> _MATERIAL FOR THIS TASK_
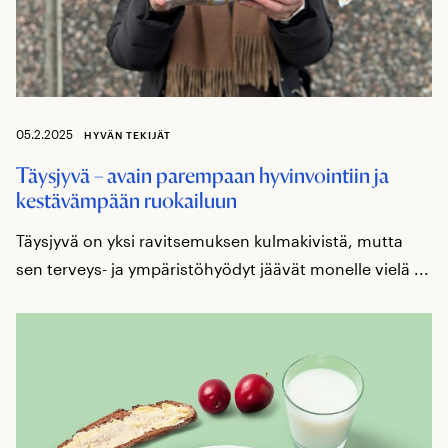
05.2.2025
HYVÄN TEKIJÄT
Täysjyvä – avain parempaan hyvinvointiin ja
kestävämpään ruokailuun
Täysjyvä on yksi ravitsemuksen kulmakivistä, mutta
sen terveys- ja ympäristöhyödyt jäävät monelle vielä ...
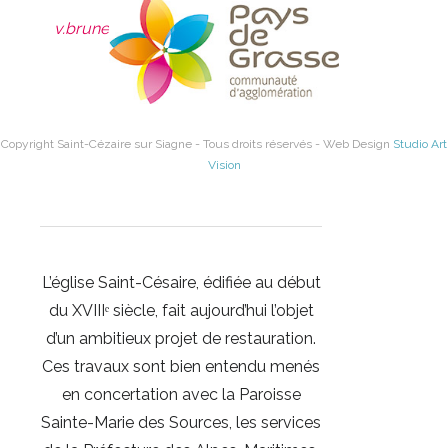
Siagne
v.brunetti@saintcezairesursiagne.fr
06.26.01.70.38
Copyright Saint-Cézaire sur Siagne - Tous droits réservés - Web Design
Studio Art
Vision
L’église Saint-Césaire, édifiée au début
du XVIIIᵉ siècle, fait aujourd’hui l’objet
d’un ambitieux projet de restauration.
Ces travaux sont bien entendu menés
en concertation avec la Paroisse
Sainte-Marie des Sources, les services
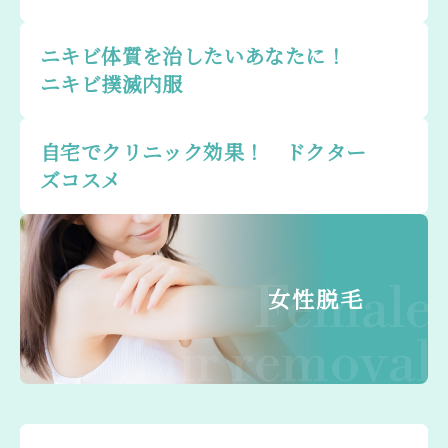
ニキビ体質を治したいあなたに！
ニキビ撲滅内服
自宅でクリニック効果！ ドクター
ズコスメ
Female
女性脱毛
hair removal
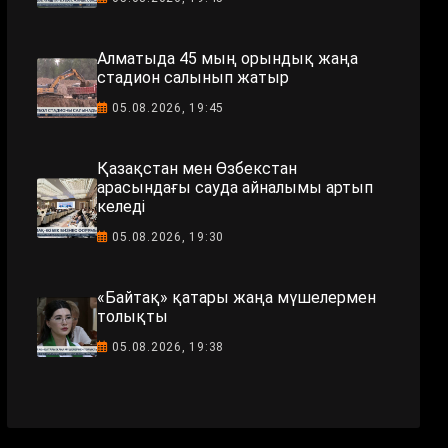
Алматыда 45 мың орындық жаңа
стадион салынып жатыр
05.08.2026, 19:45
Қазақстан мен Өзбекстан
арасындағы сауда айналымы артып
келеді
05.08.2026, 19:30
«Байтақ» қатары жаңа мүшелермен
толықты
05.08.2026, 19:38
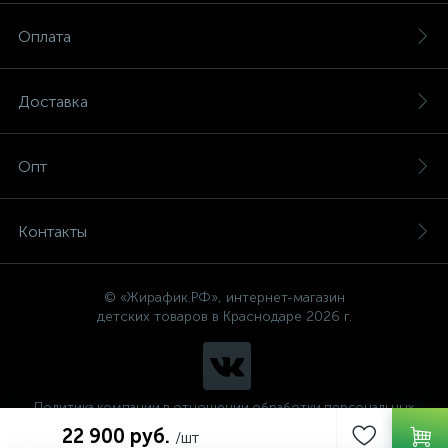
Оплата
Доставка
Опт
Контакты
© «Жирафик.РФ», интернет-магазин
детских товаров в Краснодаре 2026 г.
Политика компании в отношении обработки персональных
данных
22 900 руб.
/шт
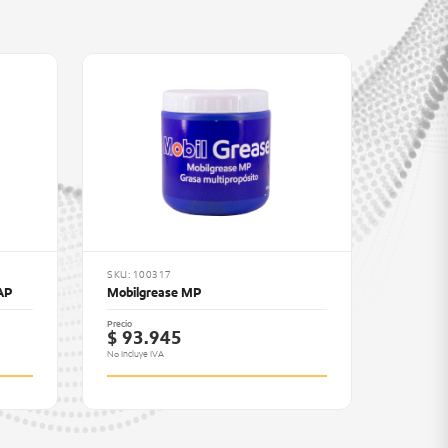
SKU: 100317
AP
Mobilgrease MP
Precio
$ 93.945
No Incluye IVA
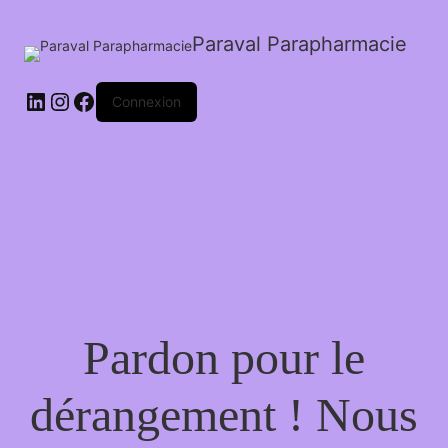
Paraval Parapharmacie
LinkedIn
Instagram
Facebook
Connexion
Pardon pour le
dérangement ! Nous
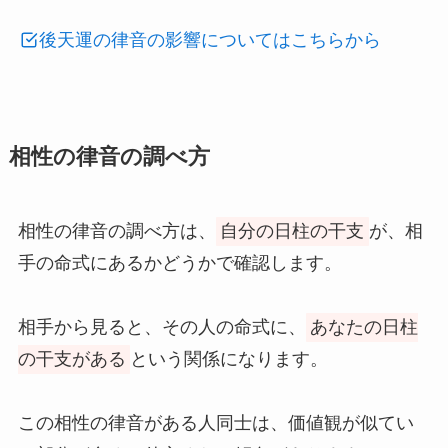
後天運の律音の影響についてはこちらから
相性の律音の調べ方
相性の律音の調べ方は、
自分の日柱の干支
が、相
手の命式にあるかどうかで確認します。
相手から見ると、その人の命式に、
あなたの日柱
の干支がある
という関係になります。
この相性の律音がある人同士は、価値観が似てい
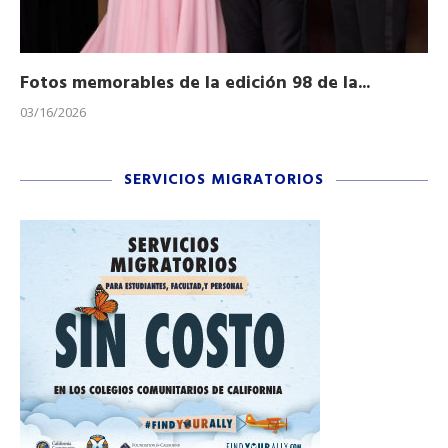
Fotos memorables de la edición 98 de la...
Ho
03/16/2026
11/
SERVICIOS MIGRATORIOS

> _WHAT NEEDS TO BE DONE_
Only the lines from the beginning of the listing through the line with "05.08.2026, 19:30", both ends included, are to be repeated exactly; pictures stay out.

> _RESULT OF THIS TASK_
05.2.2025
HYVÄN TEKIJÄT
Täysjyvä – avain parempaan hyvinvointiin ja
kestävämpään ruokailuun
Täysjyvä on yksi ravitsemuksen kulmakivistä, mutta
sen terveys- ja ympäristöhyödyt jäävät monelle vielä ...
Siagne
v.brunetti@saintcezairesursiagne.fr
06.26.01.70.38
Copyright Saint-Cézaire sur Siagne - Tous droits réservés - Web Design
Studio Art
Vision
L’église Saint-Césaire, édifiée au début
du XVIIIᵉ siècle, fait aujourd’hui l’objet
d’un ambitieux projet de restauration.
Ces travaux sont bien entendu menés
en concertation avec la Paroisse
Sainte-Marie des Sources, les services
ニキビ体質を治したいあなたに！
ニキビ撲滅内服
自宅でクリニック効果！ ドクター
ズコスメ
Female
女性脱毛
hair removal
Алматыда 45 мың орындық жаңа
стадион салынып жатыр
05.08.2026, 19:45
Қазақстан мен Өзбекстан
арасындағы сауда айналымы артып
келеді
05.08.2026, 19:30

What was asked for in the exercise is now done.